Eleanor stopped in mid-stride on the way to the kitchen and blew out a long, slow breath as she acknowledged her attraction to Jace. Her aggravating and overwhelming attraction. It shouldn’t even surprise her, really. Ten years ago she’d been overwhelmed by desire for him from the moment he’d entered the coffee shop where she’d been a barista and asked for a latte in that delicious Greek accent. Even after they’d been dating for several months, he’d still had the power to leave her speechless and desperate with longing in a matter of minutes. Why should that change?
As long as she reminded herself that her body’s reaction to Jace was purely biological, chemical, nothing more than hormones or pheromones or whatever those things were—
‘I’m almost starting to think you’re hiding from me.’

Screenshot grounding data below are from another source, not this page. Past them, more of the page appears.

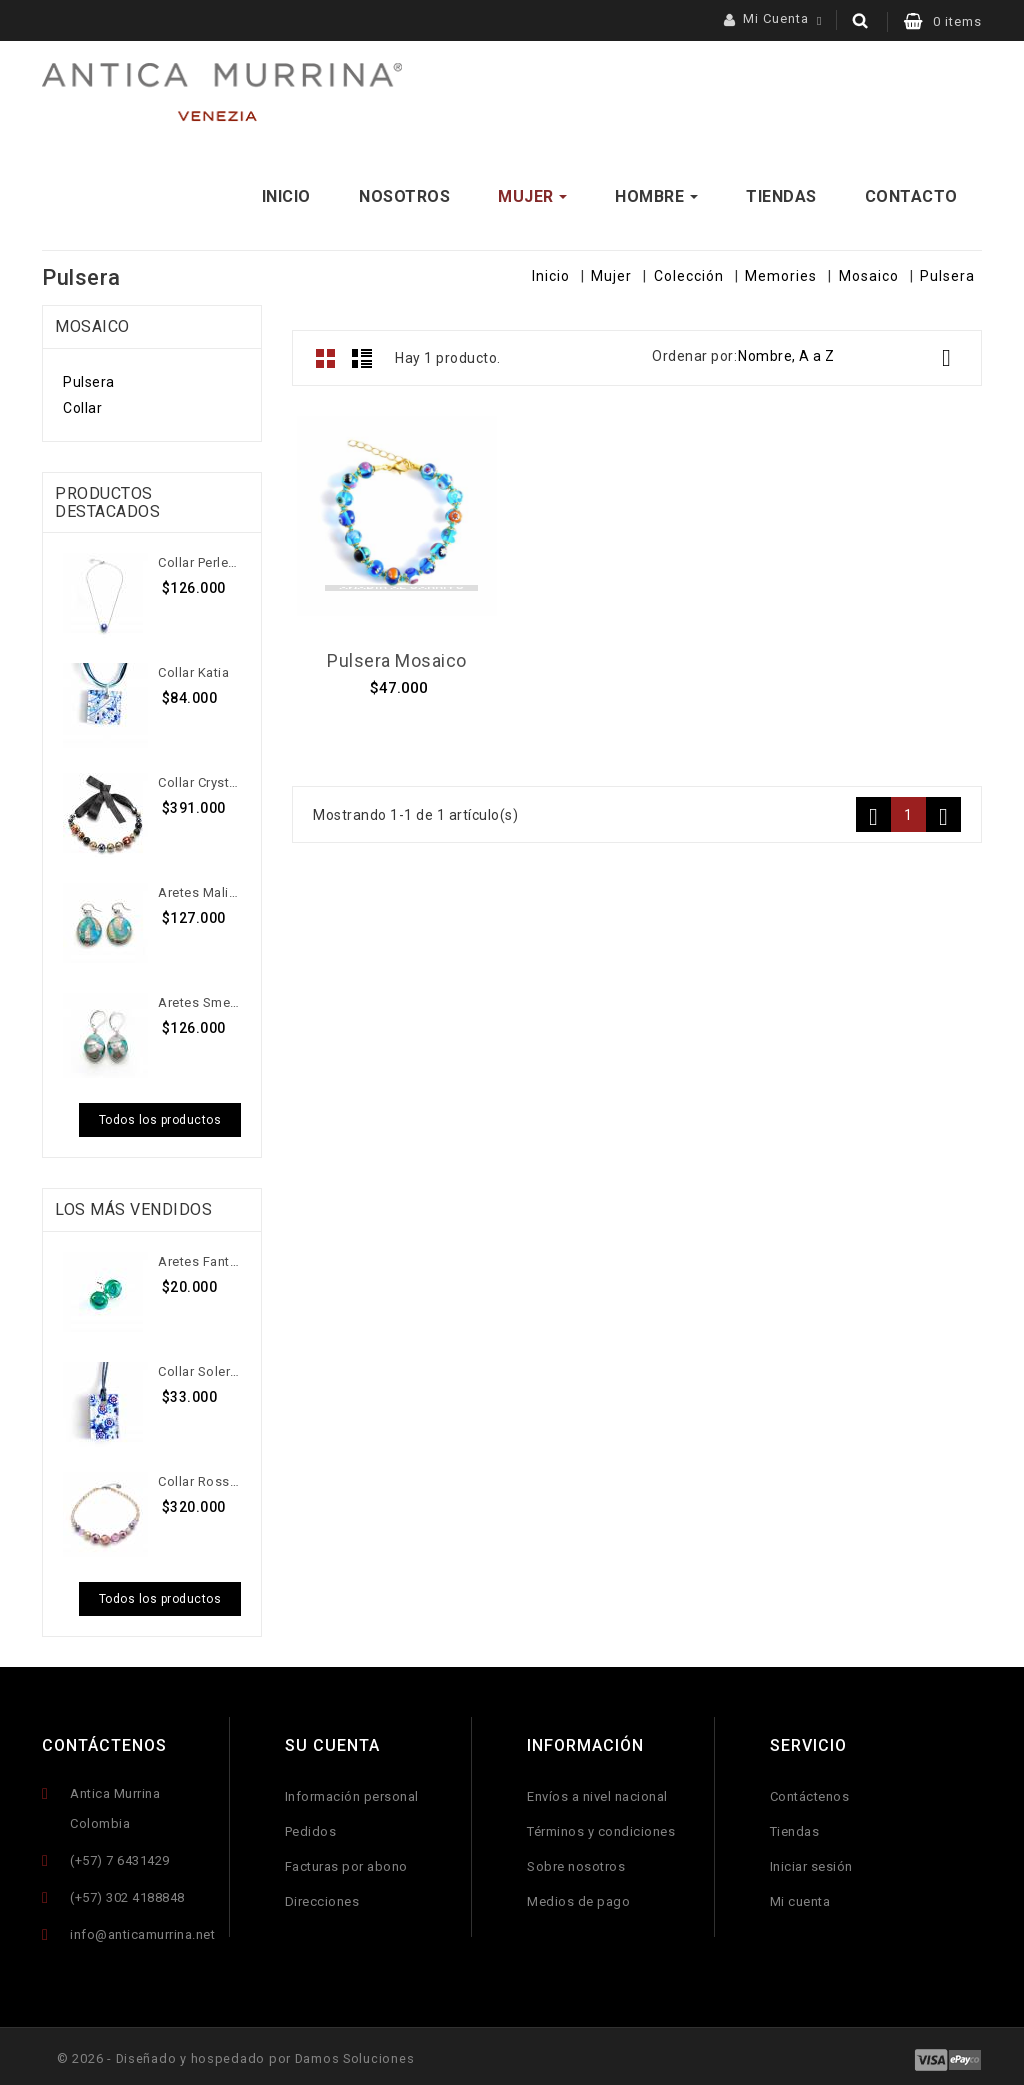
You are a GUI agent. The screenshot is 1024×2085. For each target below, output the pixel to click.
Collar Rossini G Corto (199, 1475)
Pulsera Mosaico (397, 655)
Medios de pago (578, 1896)
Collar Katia (193, 667)
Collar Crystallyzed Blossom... (199, 777)
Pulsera (89, 377)
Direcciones (322, 1896)
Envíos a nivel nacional (597, 1791)
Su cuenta (332, 1739)
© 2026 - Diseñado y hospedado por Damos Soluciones (244, 2053)
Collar (82, 403)
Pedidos (311, 1826)
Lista (362, 353)
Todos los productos (160, 1115)
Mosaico (92, 321)
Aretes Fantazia (199, 1255)
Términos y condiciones (601, 1826)
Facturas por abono (346, 1861)
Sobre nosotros (576, 1861)
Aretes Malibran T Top (199, 887)
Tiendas (795, 1826)
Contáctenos (104, 1739)
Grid (326, 353)
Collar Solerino (199, 1365)
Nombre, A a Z (852, 353)
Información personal (352, 1791)
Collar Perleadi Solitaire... (199, 557)
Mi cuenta (800, 1896)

Eleanor stiffened. Ahead of her the kitchen loomed, bustling, bright, safe. The hallway was narrow, dark, and empty. Except for her and Jace.
She turned around slowly, taking in his powerful frame, his immaculate suit. He smiled, that sleepy, suggestive smile she knew so well. She’d teased him that he knew it, and he always acted innocent and even affronted. Now she had no doubt: he knew. He knew the power of that smile, how it made her feel. What it had once made her do. And perhaps what it could make her do again. That was why she was avoiding him.
‘Hiding from you?’ she repeated, forcing a light little laugh. ‘Hardly, Jace. Just busy.’
‘Of course,’ he murmured, still smiling, and Eleanor had a feeling he wasn’t fooled. Even if it was true; she was busy. Although maybe not quite that busy. ‘Still,’ he continued, making Eleanor tense again, ‘surely you have a few moments for me? For a dance?’
‘A dance?’ she repeated blankly, and his smile deepened, revealing a dimple in his cheek. She’d forgotten about that dimple; he hadn’t smiled widely enough in the last week for her to see it.
Yet even though he was smiling now, even though he was looking at her with that seductive sleepiness she remembered so well, she sensed something underneath. Something deeper and darker, marred by sorrow. He hadn’t forgotten. The past still loomed between them. No matter how light he kept his voice, Eleanor sensed he was pretending—hiding—perhaps as much as she was.
‘Yes, you know? Dance?’ He held out his arms as if he were leading an imaginary dance partner and did a quick box-step in the hallway. Eleanor folded her arms, trying to be resolute and regretful and failing. She was actually smiling, although perhaps not as widely as Jace. Yet it felt good to smile, felt right to leave the cares and regrets behind, if only for a night.
‘I don’t really dance.’
‘Good thing I do. And I’m a good teacher.’
‘Really?’ She arched an eyebrow. ‘We never danced before.’
He stopped mid-step and dropped his arms. ‘We were too busy doing other things, I suppose.’
Eleanor’s cheeks heated and she was grateful for the shadowy dimness of the hallway. Why had she mentioned the past? Why had she referred to anything about their old relationship, their old selves?
‘One dance, Eleanor.’
He made it sound like a challenge. And it was a challenge; suddenly Eleanor wanted to show Jace Zervas that she could dance with him and remain unaffected. She could walk away. She was desperate to prove to him—and to herself—that he really didn’t affect or matter to her at all. And she’d enjoy it at the same time. One dance.
‘Fine.’
She walked past him, stiff with resolution, back out into the crowded light of the party. She heard Jace walk behind her, felt the heat of his hand on the small of her back. The band she’d chosen herself was playing a lively swing tune and all around her couples were happily cutting up the floor. Eleanor wasn’t much of a dancer—she was usually working behind the scenes, not in them—but she thought she could manage a brisk shuffle.